WATER QUALITY OF NORMAL AND STORM-INDUCED SURFACE WATER RUNOFF: KANE’OHE BAY WATERSHED, OAHU, HAWAII FEBRUARY 1974 TO MARCH 1975

WATER QUALITY OF NORMAL AND STORM-INDUCED SURFACE WATER RUNOFF: KANE’OHE BAY WATERSHED, OAHU, HAWAII FEBRUARY 1974 TO MARCH 1975

Technical Report No. 106
WATER QUALITY OF NORMAL AND STORM-INDUCED SURFACE WATER RUNOFF: KANE’OHE BAY WATERSHED, OAHU, HAWAII FEBRUARY 1974 TO MARCH 1975

Gordon L. Dugan
Watershed Management Unit
HESL Technical Report No. 7
February 1977

ABSTRACT
The Hawaii Environmental Simulation Laboratory (HESL), since its establishment in the spring of 1971, has attempted to simulate some of the consequences of alternative land-use economic decisions which include, as one of its major parameters, the effects of proposed land-use changes on the quantity and quality of water within the watershed and its succeeding watershed(s) and/or receiving water.
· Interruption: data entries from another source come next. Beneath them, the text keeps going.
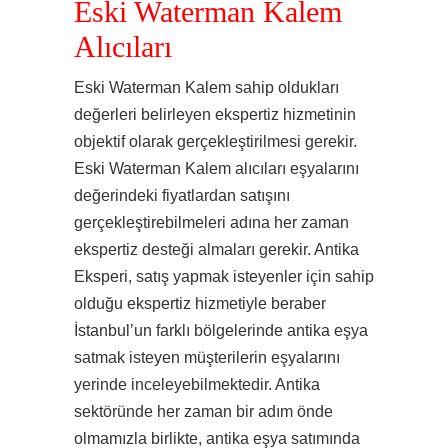
Eski Waterman Kalem
Alıcıları
Eski Waterman Kalem sahip oldukları
değerleri belirleyen ekspertiz hizmetinin
objektif olarak gerçekleştirilmesi gerekir.
Eski Waterman Kalem alıcıları eşyalarını
değerindeki fiyatlardan satışını
gerçekleştirebilmeleri adına her zaman
ekspertiz desteği almaları gerekir. Antika
Eksperi, satış yapmak isteyenler için sahip
olduğu ekspertiz hizmetiyle beraber
İstanbul’un farklı bölgelerinde antika eşya
satmak isteyen müşterilerin eşyalarını
yerinde inceleyebilmektedir. Antika
sektöründe her zaman bir adım önde
olmamızla birlikte, antika eşya satımında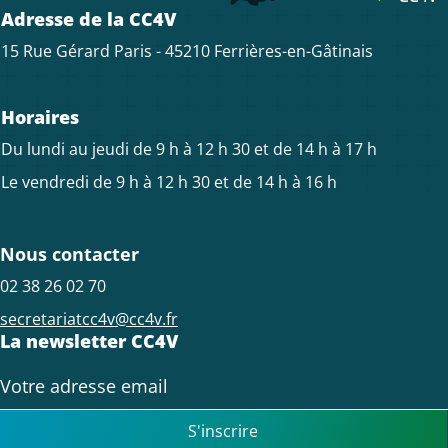
Adresse de la CC4V
15 Rue Gérard Paris - 45210 Ferrières-en-Gâtinais
Horaires
Du lundi au jeudi de 9 h à 12 h 30 et de 14 h à 17 h
Le vendredi de 9 h à 12 h 30 et de 14 h à 16 h
Nous contacter
02 38 26 02 70
secretariatcc4v@cc4v.fr
La newsletter CC4V
S'inscrire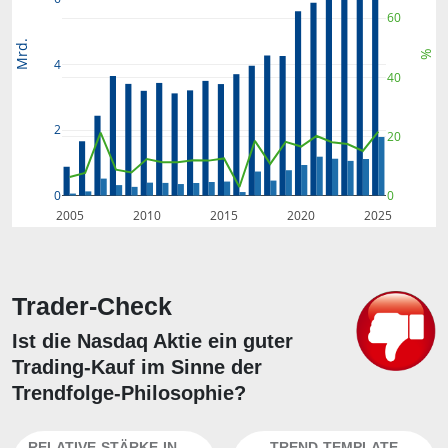
60
Mrd.
%
4
40
2
20
0
0
2005
2010
2015
2020
2025
Trader-Check
Ist die Nasdaq Aktie ein guter
Trading-Kauf im Sinne der
Trendfolge-Philosophie?
RELATIVE-STÄRKE-INDEX
TREND-TEMPLATE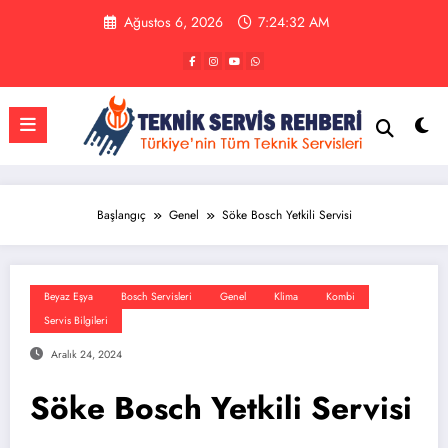
İçeriğe
Ağustos 6, 2026
7:24:32 AM
atla
Başlangıç
Genel
Söke Bosch Yetkili Servisi
Beyaz Eşya
Bosch Servisleri
Genel
Klima
Kombi
Servis Bilgileri
Aralık 24, 2024
Söke Bosch Yetkili Servisi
The scope of the report, which encompassed stream water quality monitoring under both normal and storm-induced conditions within drainage areas that are subjected to different land management practices, was primarily based on a 12-mo routine water quality sampling and analysis program by HESL, for five stream sites in the Kaneohe Bay watershed, and a companion storm-induced stream water runoff 5-mo sampling program during the winter season at one of the stream sites. In general, the results of the study indicated that: the constituent concentrations were related to flow rather than to the time phase of the storm (stream) runoff; the sediment and particulate carbon, nitrogen, and phosphorus increased directly with flow; and the influence of the quality of the rain become greater with increased flow, as evidenced in reduced concentrations of silica dioxide, conductivity, and nitrite and nitrate nitrogen. Dissolved organic and ammonium nitrogen, and dissolved organic and phosphate phosphorus tended to decrease slightly, but in general did not present an apparent particular pattern.
Through the use of HESL investigations and technique developments, supplemented with values reported in the literature, a planner-decision maker should have the necessary tools for the compilation of adequate data for predicting water quality and quantity changes due to determinations of land-use alterations.